**Description of the task**
Print exactly the lines below between the line containing "Alle Studios" and the line containing "Triplo DONNE", counting both of those lines. Leave pictures out.

**Stored data entries**
--
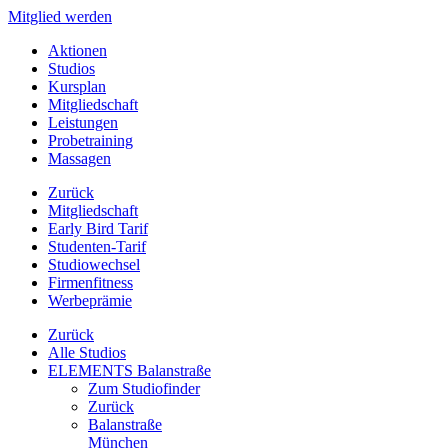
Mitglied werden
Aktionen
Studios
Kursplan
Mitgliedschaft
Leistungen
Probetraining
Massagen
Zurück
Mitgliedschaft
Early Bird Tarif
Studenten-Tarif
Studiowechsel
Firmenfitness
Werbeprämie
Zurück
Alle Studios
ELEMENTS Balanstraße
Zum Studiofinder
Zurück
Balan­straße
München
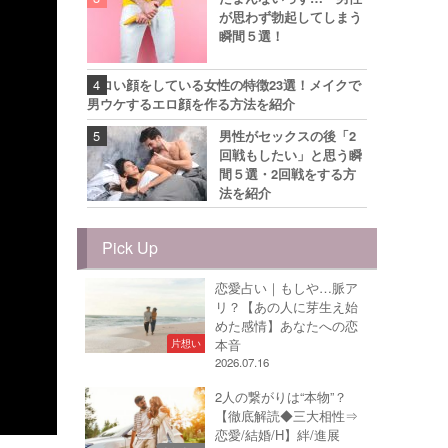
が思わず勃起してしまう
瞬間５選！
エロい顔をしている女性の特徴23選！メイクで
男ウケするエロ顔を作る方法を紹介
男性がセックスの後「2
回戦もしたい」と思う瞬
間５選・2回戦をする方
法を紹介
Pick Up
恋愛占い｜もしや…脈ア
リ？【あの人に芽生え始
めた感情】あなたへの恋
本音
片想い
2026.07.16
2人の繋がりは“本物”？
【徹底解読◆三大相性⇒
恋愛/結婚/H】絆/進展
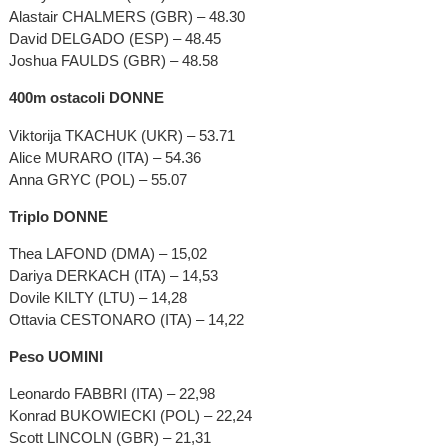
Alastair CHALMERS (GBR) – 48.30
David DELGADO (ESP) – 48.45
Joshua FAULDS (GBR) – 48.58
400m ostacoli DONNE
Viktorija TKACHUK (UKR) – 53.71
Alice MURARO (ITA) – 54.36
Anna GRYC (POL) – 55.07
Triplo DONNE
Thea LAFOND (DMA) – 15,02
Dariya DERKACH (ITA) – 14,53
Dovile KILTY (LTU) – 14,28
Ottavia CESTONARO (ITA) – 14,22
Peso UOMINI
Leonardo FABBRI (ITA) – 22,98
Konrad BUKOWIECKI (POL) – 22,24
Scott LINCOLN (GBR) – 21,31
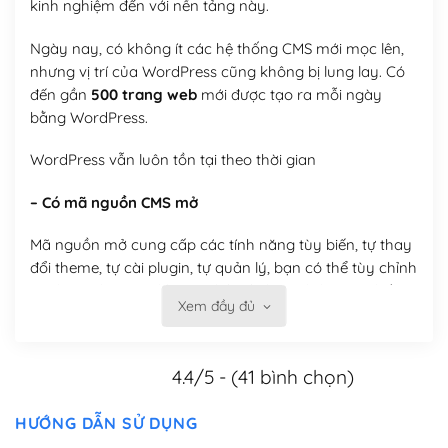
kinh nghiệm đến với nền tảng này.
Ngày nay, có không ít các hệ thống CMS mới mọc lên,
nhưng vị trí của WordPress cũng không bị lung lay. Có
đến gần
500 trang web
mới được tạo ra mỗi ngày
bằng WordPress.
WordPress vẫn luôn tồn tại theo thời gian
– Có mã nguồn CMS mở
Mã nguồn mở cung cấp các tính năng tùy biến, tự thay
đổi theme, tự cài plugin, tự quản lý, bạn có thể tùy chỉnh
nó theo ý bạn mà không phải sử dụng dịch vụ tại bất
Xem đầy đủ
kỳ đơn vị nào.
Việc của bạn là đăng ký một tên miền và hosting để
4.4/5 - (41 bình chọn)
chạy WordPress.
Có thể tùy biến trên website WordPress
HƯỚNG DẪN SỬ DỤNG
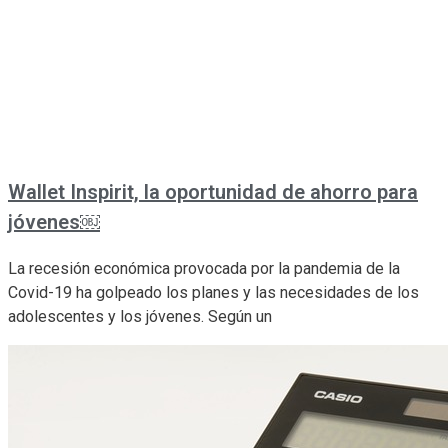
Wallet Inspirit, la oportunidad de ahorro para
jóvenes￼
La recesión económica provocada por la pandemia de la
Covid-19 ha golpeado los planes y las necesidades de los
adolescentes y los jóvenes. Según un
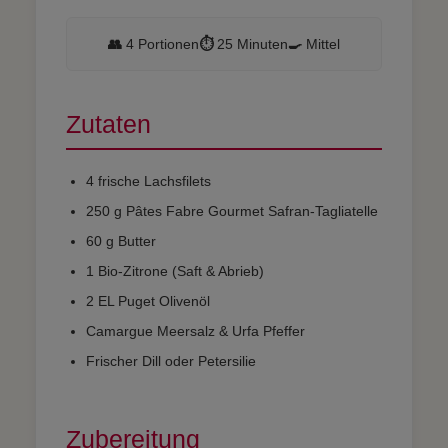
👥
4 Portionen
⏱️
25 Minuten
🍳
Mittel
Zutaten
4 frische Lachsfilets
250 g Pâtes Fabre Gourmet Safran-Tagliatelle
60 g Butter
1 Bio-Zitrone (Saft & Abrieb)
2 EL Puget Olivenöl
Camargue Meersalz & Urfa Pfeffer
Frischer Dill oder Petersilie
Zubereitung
--
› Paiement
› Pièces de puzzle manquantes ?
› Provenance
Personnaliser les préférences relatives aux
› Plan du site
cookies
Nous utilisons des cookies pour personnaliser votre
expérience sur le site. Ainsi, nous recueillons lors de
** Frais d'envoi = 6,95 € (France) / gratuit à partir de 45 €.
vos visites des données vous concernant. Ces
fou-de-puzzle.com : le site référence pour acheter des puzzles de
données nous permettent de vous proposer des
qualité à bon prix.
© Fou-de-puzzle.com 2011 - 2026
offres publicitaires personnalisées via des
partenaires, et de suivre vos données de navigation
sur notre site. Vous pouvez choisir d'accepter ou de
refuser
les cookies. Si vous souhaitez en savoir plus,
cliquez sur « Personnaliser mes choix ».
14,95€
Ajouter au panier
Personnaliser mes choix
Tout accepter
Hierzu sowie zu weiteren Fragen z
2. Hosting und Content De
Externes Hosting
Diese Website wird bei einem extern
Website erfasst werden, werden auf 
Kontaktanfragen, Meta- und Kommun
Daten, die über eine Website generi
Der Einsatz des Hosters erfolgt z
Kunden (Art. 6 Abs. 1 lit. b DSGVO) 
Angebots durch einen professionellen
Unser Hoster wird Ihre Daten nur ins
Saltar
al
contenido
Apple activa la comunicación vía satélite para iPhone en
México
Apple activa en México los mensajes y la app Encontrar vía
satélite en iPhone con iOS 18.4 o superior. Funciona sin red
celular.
--
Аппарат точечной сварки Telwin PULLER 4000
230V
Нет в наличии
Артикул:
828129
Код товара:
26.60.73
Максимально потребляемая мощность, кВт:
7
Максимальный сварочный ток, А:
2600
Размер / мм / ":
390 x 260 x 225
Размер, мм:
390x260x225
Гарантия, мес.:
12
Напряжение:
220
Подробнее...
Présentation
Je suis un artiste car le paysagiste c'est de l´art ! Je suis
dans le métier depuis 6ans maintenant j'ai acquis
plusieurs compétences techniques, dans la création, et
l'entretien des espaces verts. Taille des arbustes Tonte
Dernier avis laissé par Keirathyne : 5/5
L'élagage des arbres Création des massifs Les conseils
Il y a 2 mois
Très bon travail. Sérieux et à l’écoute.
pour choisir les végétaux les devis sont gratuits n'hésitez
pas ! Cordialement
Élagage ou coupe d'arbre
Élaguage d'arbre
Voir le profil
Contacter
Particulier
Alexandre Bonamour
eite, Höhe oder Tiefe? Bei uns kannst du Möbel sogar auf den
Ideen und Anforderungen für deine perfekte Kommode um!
--
**Exercise response**
Alle Studios
ELEMENTS Balanstraße
Zum Studiofinder
Zurück
Balan­straße
München
が思わず勃起してしまう
瞬間５選！
エロい顔をしている女性の特徴23選！メイクで
男ウケするエロ顔を作る方法を紹介
男性がセックスの後「2
回戦もしたい」と思う瞬
間５選・2回戦をする方
法を紹介
Pick Up
恋愛占い｜もしや…脈ア
リ？【あの人に芽生え始
めた感情】あなたへの恋
本音
片想い
2026.07.16
2人の繋がりは“本物”？
【徹底解読◆三大相性⇒
恋愛/結婚/H】絆/進展
Alastair CHALMERS (GBR) – 48.30
David DELGADO (ESP) – 48.45
Joshua FAULDS (GBR) – 48.58
400m ostacoli DONNE
Viktorija TKACHUK (UKR) – 53.71
Alice MURARO (ITA) – 54.36
Anna GRYC (POL) – 55.07
Triplo DONNE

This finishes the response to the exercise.